I’m not totally sure I’ve convinced myself which option is better. In general I’m in favor of letting it ride with the roster you built over the winter, but the American League doesn’t have an obviously great team and this might be a good chance to win the pennant and go for broke, especially because the moves I’m proposing would put them in a really good position for next year as well.

For that reason, the Tigers should at least try to go down the road on Lucroy, Shoemaker, and (to a lesser extent) Dickerson. They will not come cheap, but the benefits are potentially quite significant and the owner wants to win before he dies. The reason this makes sense is because you’re pushing in all of your chips for two shots at the title rather than one. If you look at this as a chance to win in 2016 and build the 2017 roster, it’s easier to accept the lost talent in the system.

It’s bold and risky and the prospect huggers won’t want to abandon the potential. Plenty of people will make proclamations that Lucroy and Shoemaker aren’t as good as I suggest. Others will argue the Tigers couldn’t even manage to get both. I reject all three of those particular arguments.
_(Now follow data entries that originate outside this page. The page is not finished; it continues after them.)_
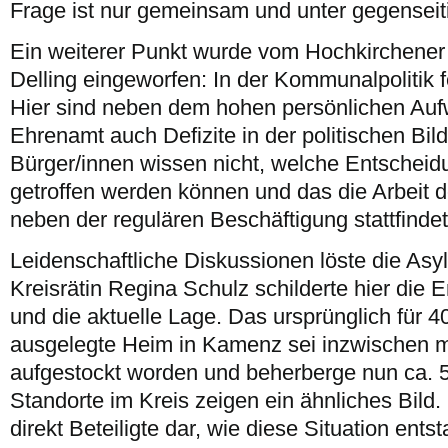
Frage ist nur gemeinsam und unter gegenseiti
Ein weiterer Punkt wurde vom Hochkirchene
Delling eingeworfen: In der Kommunalpolitik 
Hier sind neben dem hohen persönlichen Auf
Ehrenamt auch Defizite in der politischen Bil
Bürger/innen wissen nicht, welche Entschei
getroffen werden können und das die Arbeit d
neben der regulären Beschäftigung stattfindet
Leidenschaftliche Diskussionen löste die Asylp
Kreisrätin Regina Schulz schilderte hier die 
und die aktuelle Lage. Das ursprünglich für 
ausgelegte Heim in Kamenz sei inzwischen m
aufgestockt worden und beherberge nun ca.
Standorte im Kreis zeigen ein ähnliches Bild.
direkt Beteiligte dar, wie diese Situation ents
You borrow from the future to go for it in the present. Lucroy and Shoemaker are really good players who would replace huge current holes. And despite a weak system, the Tigers have enough talent to get these deals done if they’re willing to part with everyone you love. Maybe there’s a better move if you’re thinking about maximizing 2017, but I don’t see another play that helps in 2016 and 2017.

Dave Dombrowski, despite a terrific run of success in Detroit, was fired because he didn’t quite get this team over the final hurdle. Mike Ilitch likely hasn’t grown more patient in the twelve months since that guillotine fell. If the Tigers want to go for it, this is how they should do it. If they aren’t comfortable with the risk, the current roster might still give them a fighting chance. Either option is defensible, and the Tigers have two weeks to chart their course.


4 responses

  1. They are three games out of the playoffs with horrific injury luck (Zimm, Norris, JD) and far less than expected from Cabrera. I would neither buy nor sell, but hope that fortune evens out. If Zimmerman is healthy, than a rotation featuring JV, Fullmer, and Zimmerman is nothing I would care to face in a short series.

    1. Steve Pershing | Reply

      This is where I would be at. See if you can get healthy, see if you can get some guys (Upton and Miggy) going, see if you can make a push. If you can’t make the post season then at least give the fans a winning season (after the disaster that was last year) and a second place finish. Then bring the same roster back, maybe minus Lowe and a couple other non-hackers, and see if they can do better after working together for a year.

      I wouldn’t mortgage the future on a long shot and I wouldn’t break it up and finish in last place again.

      But, I’m not the owner or the GM.

  2. I think everyone’s analyses are spot on. It seems though that acquiring Shoemaker would be, simply by itself, a good thing. Boston’s and Baltimore’s line-ups require all the top-tier pitching one can muster.